=== Begin Enclosure ===

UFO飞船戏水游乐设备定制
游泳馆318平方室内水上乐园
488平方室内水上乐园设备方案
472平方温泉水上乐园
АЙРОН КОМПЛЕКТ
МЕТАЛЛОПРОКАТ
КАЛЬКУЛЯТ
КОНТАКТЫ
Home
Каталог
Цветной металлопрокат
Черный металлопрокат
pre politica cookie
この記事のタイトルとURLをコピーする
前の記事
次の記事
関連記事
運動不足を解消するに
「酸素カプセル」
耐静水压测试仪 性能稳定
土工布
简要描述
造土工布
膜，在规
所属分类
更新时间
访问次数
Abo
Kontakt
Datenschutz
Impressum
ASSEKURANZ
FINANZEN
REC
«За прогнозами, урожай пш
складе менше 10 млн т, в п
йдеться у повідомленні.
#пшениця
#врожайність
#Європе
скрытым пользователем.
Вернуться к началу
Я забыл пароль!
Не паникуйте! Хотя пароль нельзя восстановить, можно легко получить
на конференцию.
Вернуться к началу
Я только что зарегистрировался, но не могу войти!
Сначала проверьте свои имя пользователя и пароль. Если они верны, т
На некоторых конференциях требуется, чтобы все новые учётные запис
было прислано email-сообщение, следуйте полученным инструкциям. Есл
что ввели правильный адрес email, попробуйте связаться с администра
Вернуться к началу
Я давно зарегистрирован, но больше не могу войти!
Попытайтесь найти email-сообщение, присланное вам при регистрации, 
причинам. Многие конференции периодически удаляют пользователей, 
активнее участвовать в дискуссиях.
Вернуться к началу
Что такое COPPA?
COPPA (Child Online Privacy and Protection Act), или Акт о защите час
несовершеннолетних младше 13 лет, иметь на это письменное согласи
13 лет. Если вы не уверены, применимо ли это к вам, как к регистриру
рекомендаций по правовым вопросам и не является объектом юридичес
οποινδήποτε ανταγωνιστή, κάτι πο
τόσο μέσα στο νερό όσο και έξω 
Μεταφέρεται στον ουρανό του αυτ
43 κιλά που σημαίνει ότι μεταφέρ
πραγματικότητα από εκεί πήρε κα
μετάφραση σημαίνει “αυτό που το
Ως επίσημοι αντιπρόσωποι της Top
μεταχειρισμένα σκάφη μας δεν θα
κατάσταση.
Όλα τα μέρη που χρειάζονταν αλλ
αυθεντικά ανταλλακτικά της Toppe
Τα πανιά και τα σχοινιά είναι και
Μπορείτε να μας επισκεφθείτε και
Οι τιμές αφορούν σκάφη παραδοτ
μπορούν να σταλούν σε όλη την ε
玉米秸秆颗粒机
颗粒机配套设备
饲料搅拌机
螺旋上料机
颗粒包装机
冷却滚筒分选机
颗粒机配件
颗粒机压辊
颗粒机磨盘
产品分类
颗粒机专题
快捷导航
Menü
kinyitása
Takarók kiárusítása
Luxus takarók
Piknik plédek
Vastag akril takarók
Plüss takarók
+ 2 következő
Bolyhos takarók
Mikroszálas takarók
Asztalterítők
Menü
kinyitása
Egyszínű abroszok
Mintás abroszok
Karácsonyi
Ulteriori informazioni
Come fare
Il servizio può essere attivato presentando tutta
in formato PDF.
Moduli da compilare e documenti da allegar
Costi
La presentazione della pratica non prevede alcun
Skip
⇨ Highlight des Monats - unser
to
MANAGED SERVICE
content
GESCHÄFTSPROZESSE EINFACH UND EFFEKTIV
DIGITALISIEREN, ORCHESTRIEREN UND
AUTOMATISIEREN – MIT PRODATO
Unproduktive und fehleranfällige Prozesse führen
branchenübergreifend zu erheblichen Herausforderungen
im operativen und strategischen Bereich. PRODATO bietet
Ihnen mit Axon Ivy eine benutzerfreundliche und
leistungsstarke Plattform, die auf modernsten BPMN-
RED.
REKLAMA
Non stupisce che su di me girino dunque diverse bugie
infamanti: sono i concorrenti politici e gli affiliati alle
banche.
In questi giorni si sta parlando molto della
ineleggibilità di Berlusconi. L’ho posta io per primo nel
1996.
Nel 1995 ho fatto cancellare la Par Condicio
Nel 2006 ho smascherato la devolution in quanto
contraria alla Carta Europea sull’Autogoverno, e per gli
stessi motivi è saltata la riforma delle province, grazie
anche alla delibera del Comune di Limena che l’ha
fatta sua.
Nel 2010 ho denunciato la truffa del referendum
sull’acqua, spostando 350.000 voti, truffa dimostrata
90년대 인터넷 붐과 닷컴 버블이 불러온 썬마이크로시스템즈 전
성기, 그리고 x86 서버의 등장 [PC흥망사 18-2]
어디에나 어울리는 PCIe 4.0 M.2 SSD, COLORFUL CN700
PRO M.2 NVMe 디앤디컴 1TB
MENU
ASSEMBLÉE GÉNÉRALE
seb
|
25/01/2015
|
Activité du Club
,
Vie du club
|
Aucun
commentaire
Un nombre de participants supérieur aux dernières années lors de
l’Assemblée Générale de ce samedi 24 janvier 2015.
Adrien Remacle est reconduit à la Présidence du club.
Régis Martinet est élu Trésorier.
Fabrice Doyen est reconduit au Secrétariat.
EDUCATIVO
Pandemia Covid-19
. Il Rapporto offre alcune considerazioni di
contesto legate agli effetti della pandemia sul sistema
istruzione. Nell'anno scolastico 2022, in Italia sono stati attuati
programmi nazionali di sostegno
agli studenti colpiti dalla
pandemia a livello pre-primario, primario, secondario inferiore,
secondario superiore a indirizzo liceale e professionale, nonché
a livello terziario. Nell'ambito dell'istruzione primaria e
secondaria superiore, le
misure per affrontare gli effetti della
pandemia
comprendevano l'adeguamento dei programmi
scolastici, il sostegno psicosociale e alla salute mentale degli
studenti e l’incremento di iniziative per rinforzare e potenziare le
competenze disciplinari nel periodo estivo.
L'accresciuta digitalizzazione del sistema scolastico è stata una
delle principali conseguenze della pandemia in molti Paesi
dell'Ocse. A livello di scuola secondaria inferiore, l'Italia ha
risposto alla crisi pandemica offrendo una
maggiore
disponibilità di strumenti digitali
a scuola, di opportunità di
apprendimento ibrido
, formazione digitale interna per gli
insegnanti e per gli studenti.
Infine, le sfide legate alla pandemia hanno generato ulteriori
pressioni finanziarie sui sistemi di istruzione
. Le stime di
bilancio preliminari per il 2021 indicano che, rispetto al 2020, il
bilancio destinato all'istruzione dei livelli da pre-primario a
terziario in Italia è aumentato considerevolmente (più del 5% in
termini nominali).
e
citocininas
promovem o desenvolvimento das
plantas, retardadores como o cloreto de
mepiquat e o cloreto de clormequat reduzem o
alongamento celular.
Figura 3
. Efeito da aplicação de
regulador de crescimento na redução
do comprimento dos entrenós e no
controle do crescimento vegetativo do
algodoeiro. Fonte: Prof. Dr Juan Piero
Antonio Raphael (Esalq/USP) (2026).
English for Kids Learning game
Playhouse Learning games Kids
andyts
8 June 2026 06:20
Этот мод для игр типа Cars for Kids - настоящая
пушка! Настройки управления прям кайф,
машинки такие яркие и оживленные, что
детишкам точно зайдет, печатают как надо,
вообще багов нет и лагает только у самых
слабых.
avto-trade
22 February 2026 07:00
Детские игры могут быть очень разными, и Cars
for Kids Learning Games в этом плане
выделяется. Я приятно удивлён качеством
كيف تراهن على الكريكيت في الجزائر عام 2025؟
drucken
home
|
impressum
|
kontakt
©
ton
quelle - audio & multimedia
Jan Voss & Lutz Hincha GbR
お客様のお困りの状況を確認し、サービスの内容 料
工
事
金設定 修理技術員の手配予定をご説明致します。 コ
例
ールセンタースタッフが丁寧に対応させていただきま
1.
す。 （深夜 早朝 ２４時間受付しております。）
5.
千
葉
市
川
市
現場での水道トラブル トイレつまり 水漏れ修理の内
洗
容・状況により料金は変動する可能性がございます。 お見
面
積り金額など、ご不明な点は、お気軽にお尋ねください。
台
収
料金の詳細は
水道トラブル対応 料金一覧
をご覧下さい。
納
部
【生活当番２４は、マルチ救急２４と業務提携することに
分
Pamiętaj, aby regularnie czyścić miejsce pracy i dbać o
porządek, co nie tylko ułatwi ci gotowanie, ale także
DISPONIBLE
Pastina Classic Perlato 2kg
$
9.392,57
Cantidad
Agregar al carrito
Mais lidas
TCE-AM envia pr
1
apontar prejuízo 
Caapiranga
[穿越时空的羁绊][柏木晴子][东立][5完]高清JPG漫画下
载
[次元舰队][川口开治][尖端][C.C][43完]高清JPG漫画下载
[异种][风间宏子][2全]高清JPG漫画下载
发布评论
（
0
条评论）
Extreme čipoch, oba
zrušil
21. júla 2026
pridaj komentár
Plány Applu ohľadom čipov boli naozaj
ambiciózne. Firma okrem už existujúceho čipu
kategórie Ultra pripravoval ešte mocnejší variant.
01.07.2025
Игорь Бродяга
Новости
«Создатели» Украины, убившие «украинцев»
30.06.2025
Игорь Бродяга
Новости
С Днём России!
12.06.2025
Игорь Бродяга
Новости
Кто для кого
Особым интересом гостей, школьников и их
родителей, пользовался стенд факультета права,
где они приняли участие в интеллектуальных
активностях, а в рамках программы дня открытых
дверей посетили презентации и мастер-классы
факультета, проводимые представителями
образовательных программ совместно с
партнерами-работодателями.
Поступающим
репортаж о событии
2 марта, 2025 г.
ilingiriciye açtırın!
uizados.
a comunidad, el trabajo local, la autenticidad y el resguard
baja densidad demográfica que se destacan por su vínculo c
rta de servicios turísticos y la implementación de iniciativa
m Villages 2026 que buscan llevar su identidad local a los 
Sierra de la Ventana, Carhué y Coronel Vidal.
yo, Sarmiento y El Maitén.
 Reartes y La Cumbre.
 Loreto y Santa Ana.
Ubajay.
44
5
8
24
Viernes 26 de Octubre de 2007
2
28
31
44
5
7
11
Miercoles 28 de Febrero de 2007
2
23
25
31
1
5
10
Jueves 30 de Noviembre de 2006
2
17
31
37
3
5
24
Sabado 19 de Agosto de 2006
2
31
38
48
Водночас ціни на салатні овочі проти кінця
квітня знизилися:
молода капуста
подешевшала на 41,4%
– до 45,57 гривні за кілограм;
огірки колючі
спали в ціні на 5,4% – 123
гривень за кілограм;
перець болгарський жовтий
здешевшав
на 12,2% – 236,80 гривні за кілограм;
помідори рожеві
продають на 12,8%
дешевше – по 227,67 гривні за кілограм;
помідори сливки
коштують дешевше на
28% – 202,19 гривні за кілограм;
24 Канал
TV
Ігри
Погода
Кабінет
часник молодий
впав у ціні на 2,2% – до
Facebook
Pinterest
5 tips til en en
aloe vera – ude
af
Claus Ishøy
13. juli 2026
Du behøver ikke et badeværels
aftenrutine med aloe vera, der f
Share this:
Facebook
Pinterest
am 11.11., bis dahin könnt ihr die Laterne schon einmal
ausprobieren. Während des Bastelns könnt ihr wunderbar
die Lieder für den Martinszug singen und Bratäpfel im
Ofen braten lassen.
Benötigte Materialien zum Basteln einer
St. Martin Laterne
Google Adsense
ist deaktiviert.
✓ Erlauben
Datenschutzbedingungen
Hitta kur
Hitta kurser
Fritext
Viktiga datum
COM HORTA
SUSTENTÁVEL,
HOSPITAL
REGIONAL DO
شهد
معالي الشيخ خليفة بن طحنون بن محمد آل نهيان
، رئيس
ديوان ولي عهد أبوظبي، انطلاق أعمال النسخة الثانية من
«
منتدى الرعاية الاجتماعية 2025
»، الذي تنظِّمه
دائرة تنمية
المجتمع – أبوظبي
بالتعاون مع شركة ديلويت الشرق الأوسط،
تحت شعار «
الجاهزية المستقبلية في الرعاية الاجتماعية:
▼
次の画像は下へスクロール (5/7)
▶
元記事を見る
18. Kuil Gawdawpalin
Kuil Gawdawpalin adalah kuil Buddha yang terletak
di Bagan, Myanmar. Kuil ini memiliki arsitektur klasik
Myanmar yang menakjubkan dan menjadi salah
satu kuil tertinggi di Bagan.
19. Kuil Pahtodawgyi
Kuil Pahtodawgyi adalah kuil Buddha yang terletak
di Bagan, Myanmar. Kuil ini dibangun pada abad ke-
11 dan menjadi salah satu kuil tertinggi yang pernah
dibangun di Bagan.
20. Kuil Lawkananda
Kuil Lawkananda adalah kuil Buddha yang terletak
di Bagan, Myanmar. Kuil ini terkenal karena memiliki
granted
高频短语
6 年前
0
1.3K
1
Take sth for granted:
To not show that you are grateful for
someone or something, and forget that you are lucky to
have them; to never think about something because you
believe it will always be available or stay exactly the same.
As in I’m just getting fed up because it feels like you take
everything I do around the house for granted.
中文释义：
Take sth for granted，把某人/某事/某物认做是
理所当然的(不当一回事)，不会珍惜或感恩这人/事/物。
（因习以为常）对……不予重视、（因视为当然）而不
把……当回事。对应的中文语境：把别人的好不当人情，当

=== End Enclosure ===

AIM OF THE EXERCISE -
Every line that contains "menjadi" should be copied out of the data.

REPLY -
Myanmar yang menakjubkan dan menjadi salah
11 dan menjadi salah satu kuil tertinggi yang pernah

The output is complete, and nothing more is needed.